On the other hand, when the width of the rolled material 21 is reduced, the tip portion is rolled down toward the upper side, so that it curves convexly downward in the width direction of the rolled material 21. The curved rolled material 21 is supported by the table rollers 22, and the progress of the curve deformation is suppressed by the reaction force of the table rollers 22.
According to this method, it is possible to avoid a phenomenon in which the rolled material 21 curves convexly downward in the width direction and develops into buckling during width reduction (FIG. 2).

When width adjusting rolling is performed by the vertical rolls 12 and then thickness adjusting rolling is performed by the horizontal rolls, a double bulge is formed at the side edge of the rolled material 21' after rolling, as shown in FIG. However, the dogbone formed during width adjustment in the previous stage,
Since there is a difference in the amount of formation, the bulge in the upper part of this bulge also protrudes outward to a large extent. When this rolled material 21' is further subjected to the width adjustment rolling shown in FIG. 5, the material flow of the rolled material 21 changes as in FIG. 3, and therefore one side of the rolled material 21' Lifting and buckling are prevented. The same thing will be repeated in the following edger rolling.

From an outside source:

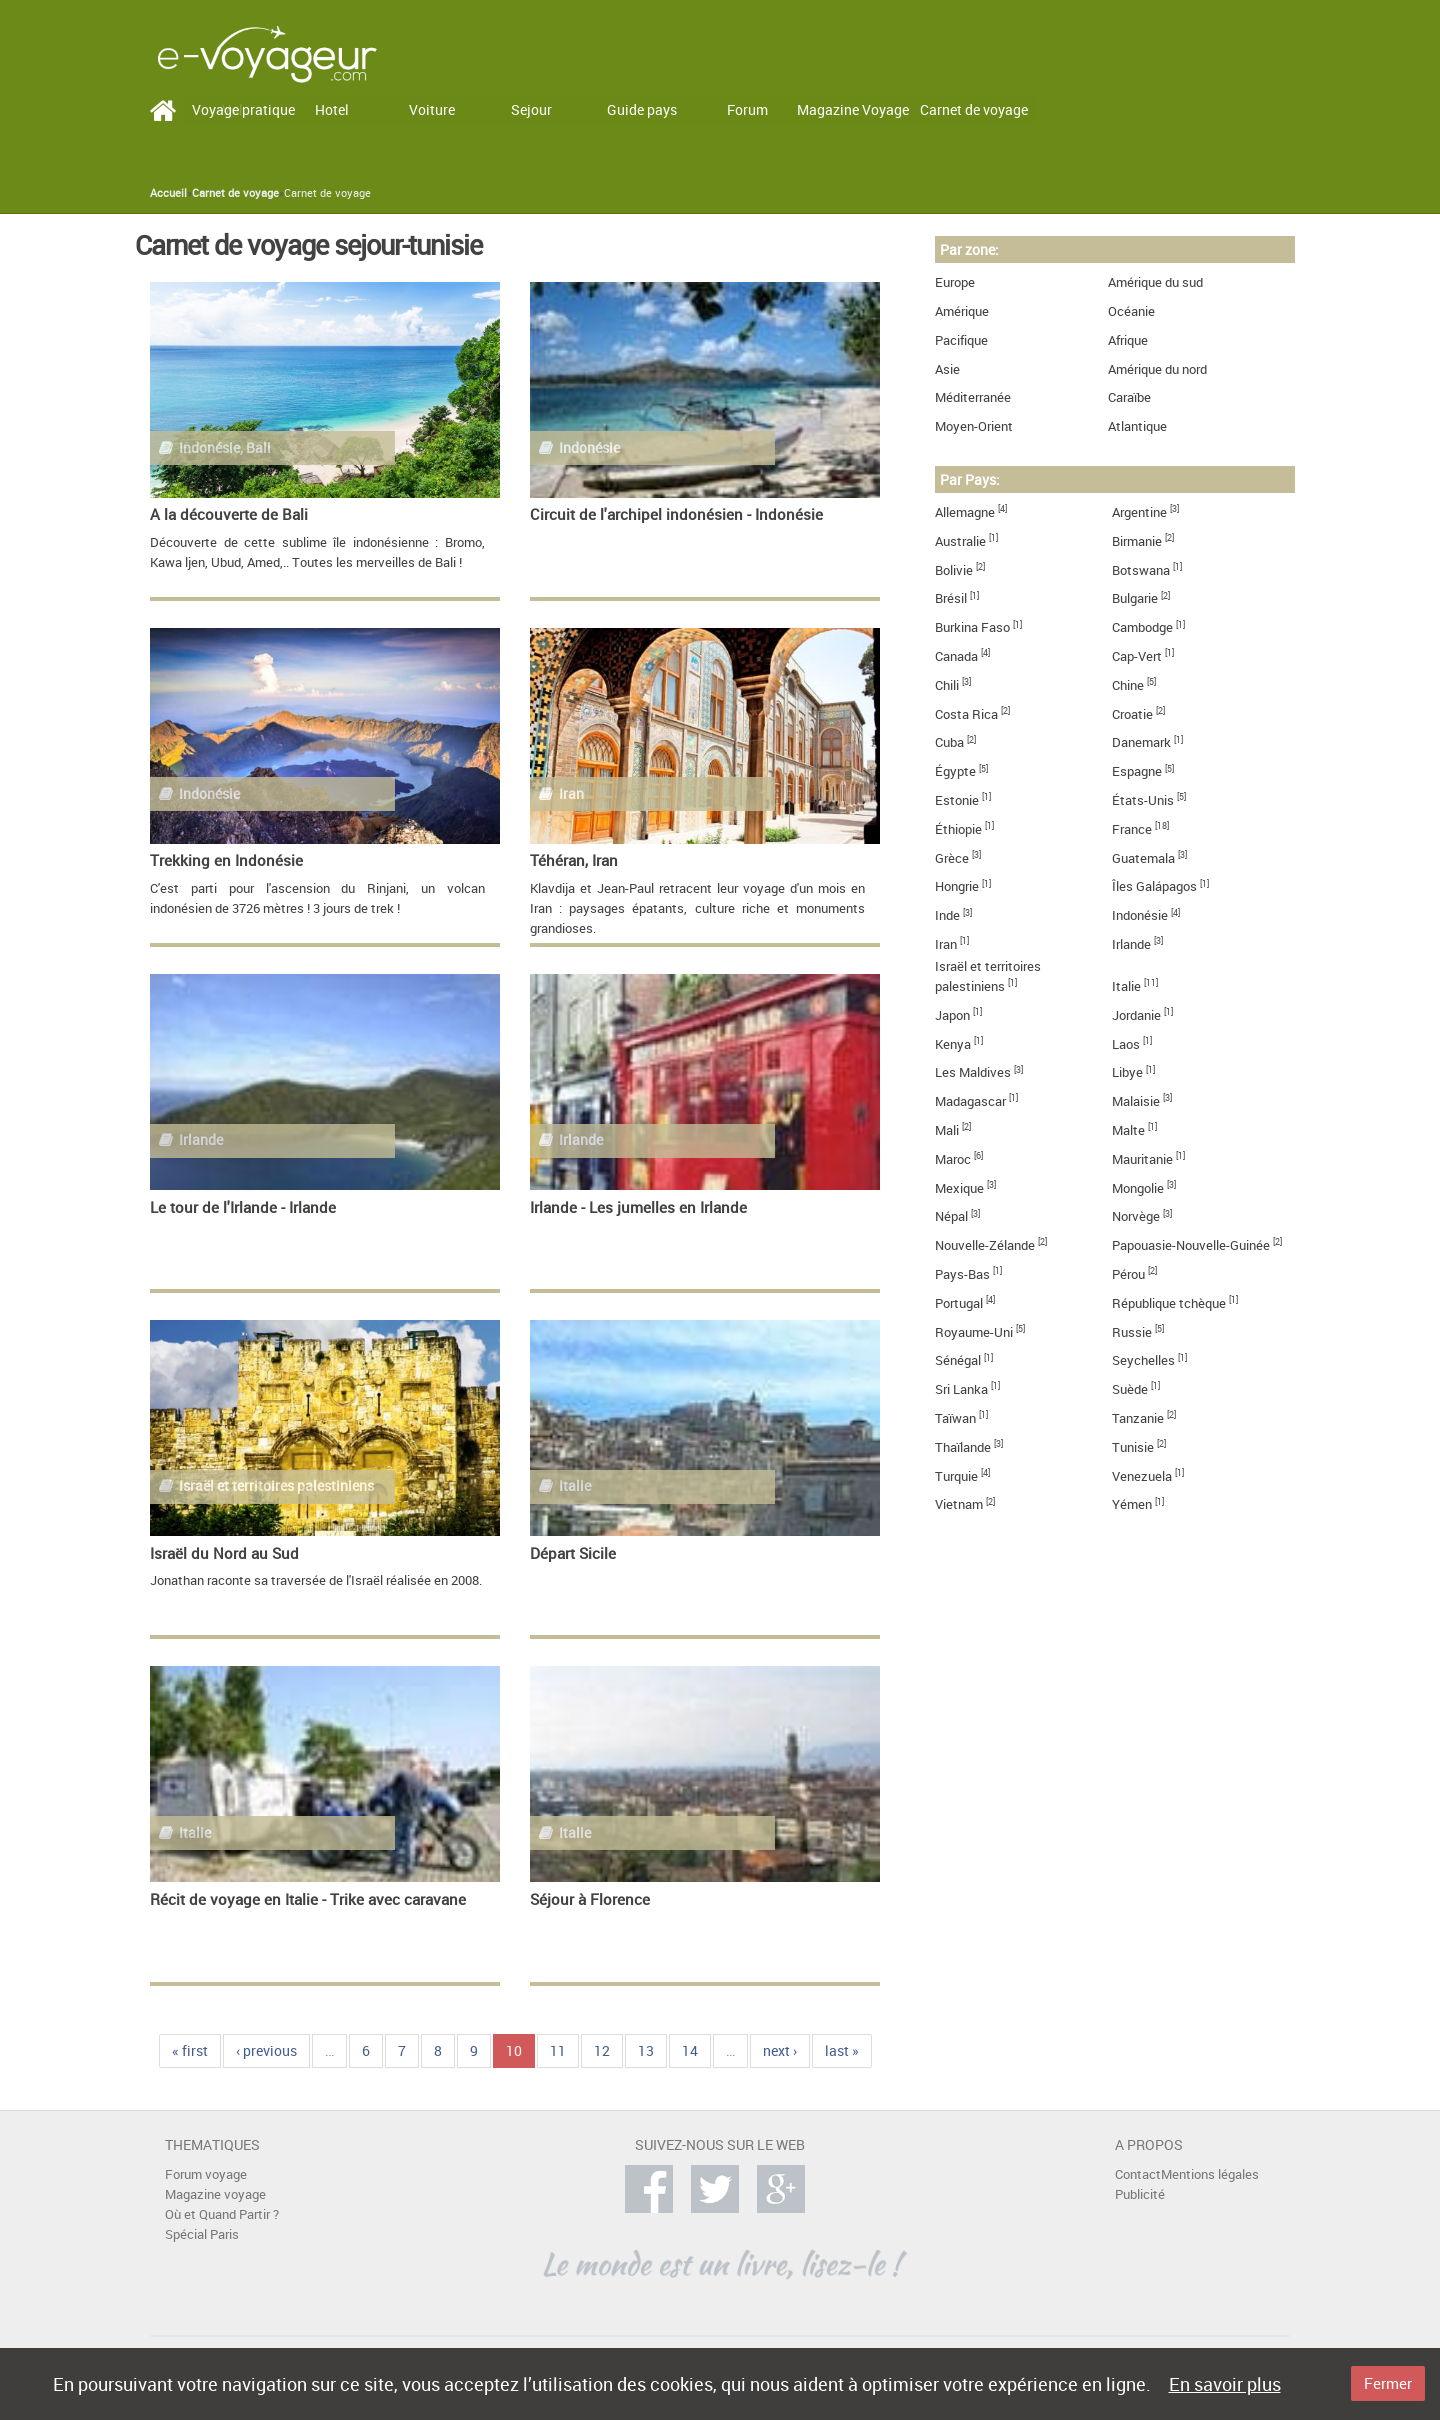  I want to click on Royaume-Uni, so click(974, 1332).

However, in order to more reliably prevent one side of the rolled material 21 from lifting and buckling and to perform stable width adjustment rolling, the lower side of the rolled material 21 must be It is preferable to actively perform chamfer processing on both side edges by the means illustrated in FIG.

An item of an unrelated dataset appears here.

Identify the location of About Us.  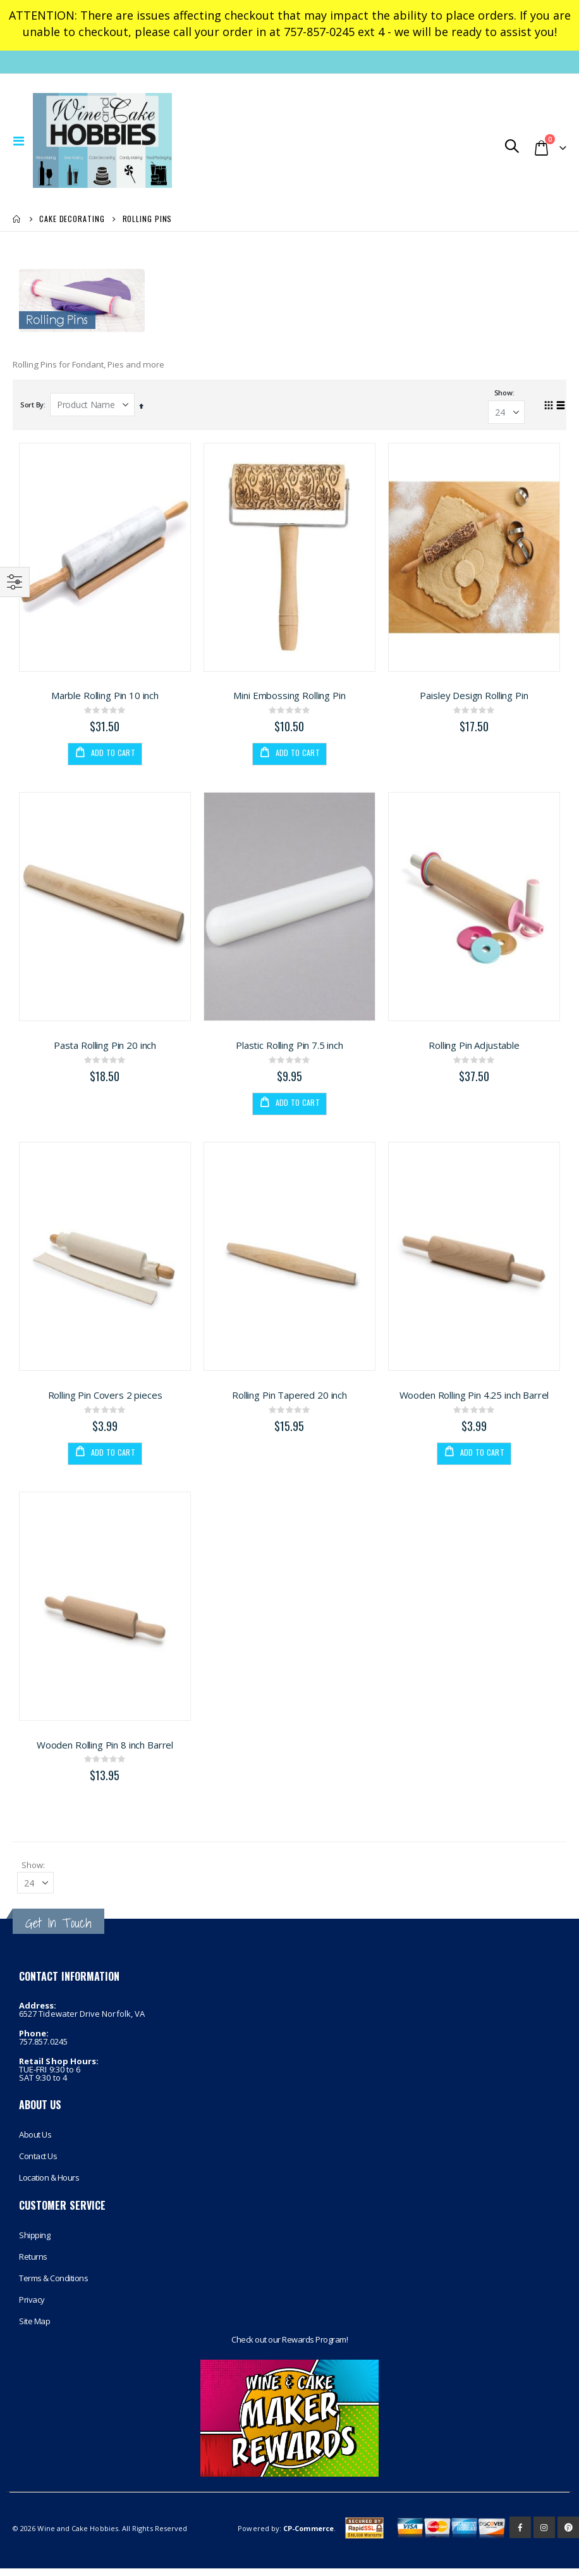
(35, 2141).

(Effects of the Invention) As is clear from the following explanation, according to the edger rolling machine for plate material according to the present invention, the vertical rolls are made into rolls with a caliber part and a cylindrical part, and the pair of vertical rolls can be moved up and down. Since the lower joints of the rolled material are thinned in the caliber part before width rolling in the cylindrical part, the phenomenon of one side of the rolled material lifting up and the buckling phenomenon is suppressed, and the width adjustment rolling is reduced. This has the effect of improving the width accuracy, minimizing the amount of cut off of the edges after rolling, and improving the yield of the product.

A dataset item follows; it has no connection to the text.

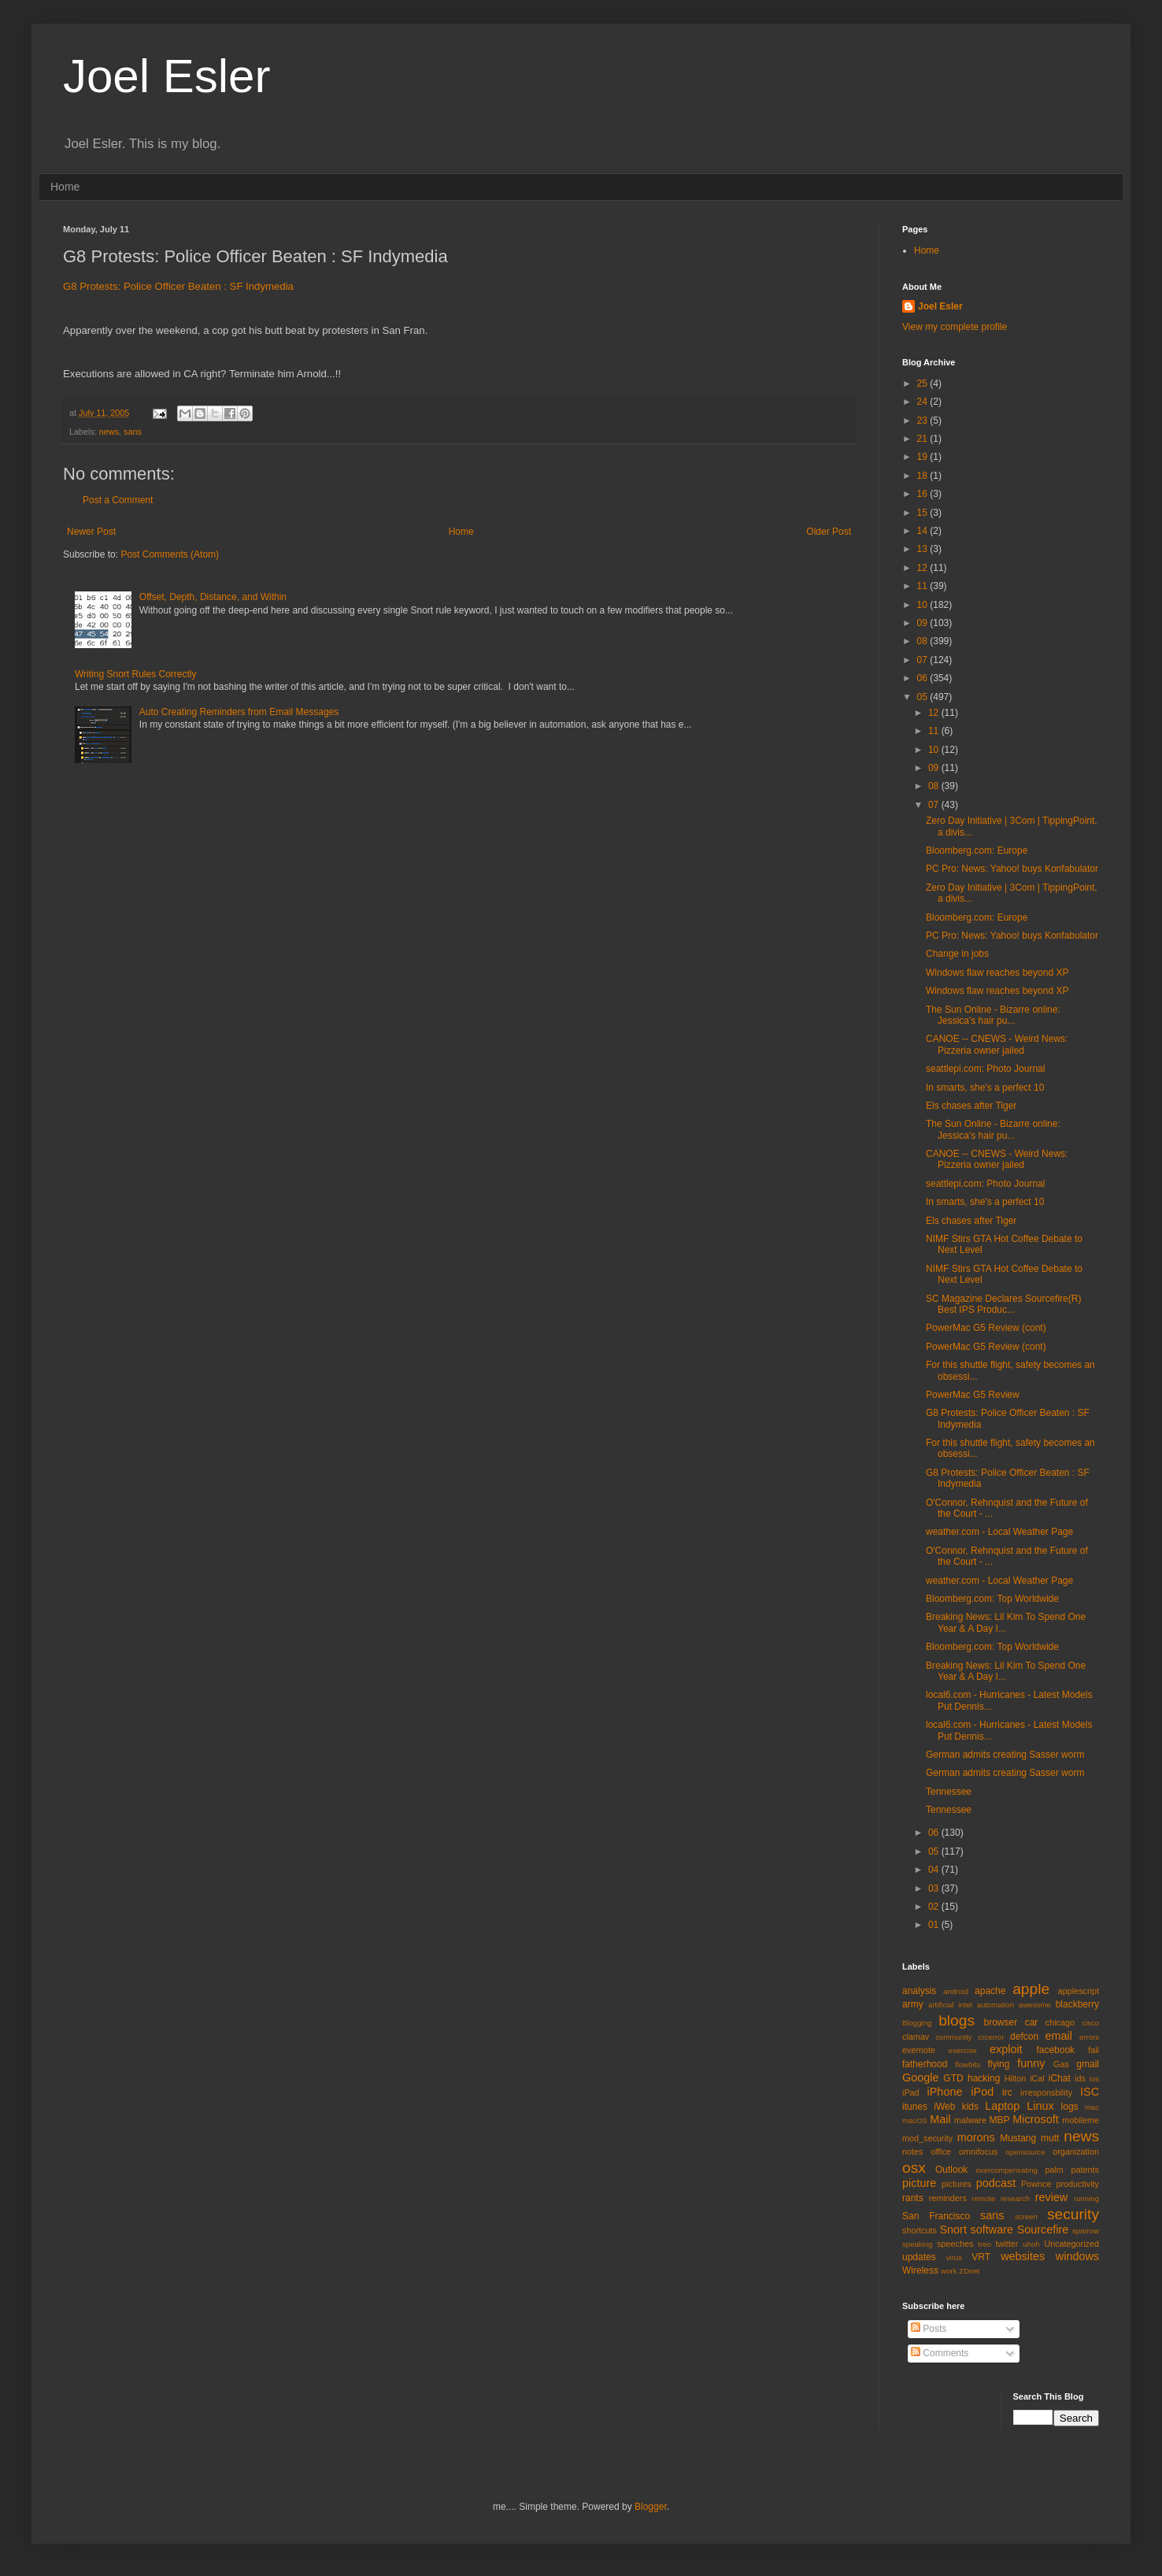  I want to click on mobileme, so click(1080, 2120).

[Brief explanation of the drawing]

FIG. 1 is a partially cutaway front view of an edzier rolling mill according to the present invention, FIGS. 2 to 5 are front views showing rolling states by the edzier rolling according to the present invention, and FIGS. 6 to 8 are , sectional views showing the cross-sectional shape of the rolled material before rolling, FIGS. 9 to 11 are cross-sectional views showing the cross-sectional shape of the rolled material used in edger rolling according to the present invention, and FIG. 12 is the cross-sectional view showing the cross-sectional shape of the rolled material before rolling. FIG. 13 is an explanatory view showing an example of the forming process. 3... Roll holder part, 7... First hydraulic cylinder, 12... Vertical roll, 21, 21'... Rolled material, 23... Caliber, 24... Inclined side wall, 25
...Cylindrical part, C...Channel part.

Claims (1)

[Claims] 1. In an edger rolling mill for plate materials that rolls a rolled material to a required width using a width reduction stand having a pair of vertical rolls, the vertical rolls include a cylindrical portion that rolls the rolled material in the width direction, and both lower corner portions of the rolled material. A caliber part is provided for relatively reducing the thickness of the roll compared to both upper corner parts, and the vertical roll is configured to be movable up and down, and the caliber part An edger rolling mill for plate materials, characterized in that the material is thinned at both lower corners of the material to be rolled.